Hydrogène : une taxe sur une production déjà coûteuse
En France, 94 % de l’hydrogène est produit par vaporéformage du gaz naturel, représentant près de 1 million de tonnes par an. Ce procédé, bien qu’émetteur de CO₂ (11,5 Mt par an, soit 3 % des émissions nationales), reste aujourd’hui incontournable pour répondre aux besoins industriels. L’introduction d’une taxe, dans un contexte où les producteurs européens supportent déjà un surcoût de 30 €/MWh en raison des prix du gaz et du marché carbone, accentuerait le désavantage compétitif des entreprises françaises face à leurs concurrents nord-américains.
Cette mesure, qui viserait à encourager la décarbonation, risque paradoxalement de compromettre les investissements nécessaires pour développer des alternatives comme l’électrolyse de l’eau, encore peu mature et insuffisante pour répondre à la demande actuelle.
Les secteurs concernés, notamment la chimie et le raffinage, sont déjà fortement exposés à la concurrence internationale. Ces industries, vitales pour l’économie française, subissent une pression croissante. Par exemple, plusieurs usines d’engrais ont fermé ces dernières années, incapables de répercuter les hausses de coûts sur leurs clients, notamment les agriculteurs. (comme l’usine Yara située à Montoir-de-Bretagne, près de Saint-Nazaire, a annoncé en octobre 2023 l’arrêt de sa production d’engrais chimiques, entraînant la suppression de 139 des 171 postes.) Dans le raffinage, des fermetures similaires ont affaibli la capacité nationale de transformation pétrolière.
La mise en place de cette taxe pourrait aggraver la situation, entraînant des pertes d’emplois et une fragilisation de la chaîne de production. En parallèle, les objectifs de neutralité carbone, portés par les contrats de transition écologique signés avec l’État, pourraient être sérieusement compromis.
Une entrave à la transition énergétique ?
Alors que l’hydrogène est présenté comme une solution clé pour décarboner l’industrie et le transport, cette taxation semble en contradiction avec les ambitions climatiques de la France. En freinant les projets d’investissement dans des technologies innovantes comme le captage et le stockage de CO₂, ou la production d’hydrogène bas carbone, la mesure pourrait retarder l’émergence de solutions durables.
De plus, cette taxe pourrait dissuader les industriels de s’engager dans des démarches de transition énergétique coûteuses, mais nécessaires pour atteindre les objectifs climatiques fixés pour 2050. Selon Ufip Énergies et Mobilités, « rien ne justifie cette taxe qui affaiblit les usines françaises et compromet leur feuille de route de décarbonation ».
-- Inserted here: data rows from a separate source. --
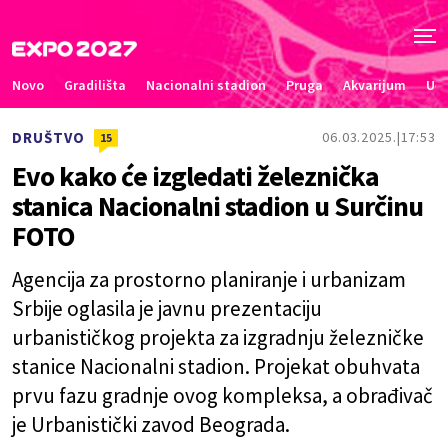
Novo
Gradilišta
Nacionalni stadion
Pruga
Akvarijum
Uče
DRUŠTVO
06.03.2025.
17:53
15
Evo kako će izgledati železnička
stanica Nacionalni stadion u Surčinu
FOTO
Agencija za prostorno planiranje i urbanizam
Srbije oglasila je javnu prezentaciju
urbanističkog projekta za izgradnju železničke
stanice Nacionalni stadion. Projekat obuhvata
prvu fazu gradnje ovog kompleksa, a obrađivač
je Urbanistički zavod Beograda.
Si l’urgence climatique exige des mesures fortes, celles-ci doivent être cohérentes avec les réalités industrielles. Une fiscalité adaptée pourrait encourager les investissements dans des solutions de production d’hydrogène bas carbone, tout en maintenant la compétitivité des entreprises françaises. Plutôt que de pénaliser les industries en difficulté, il semble plus pertinent d’accompagner leur transformation avec des incitations ciblées et des partenariats public-privé.
En conclusion, la taxation du gaz naturel utilisé pour la production d’hydrogène soulève des questions fondamentales sur l’équilibre entre transition écologique et compétitivité économique. Face à ces défis, la concertation entre les pouvoirs publics et les fédérations industrielles sera déterminante pour trouver des solutions adaptées et durables.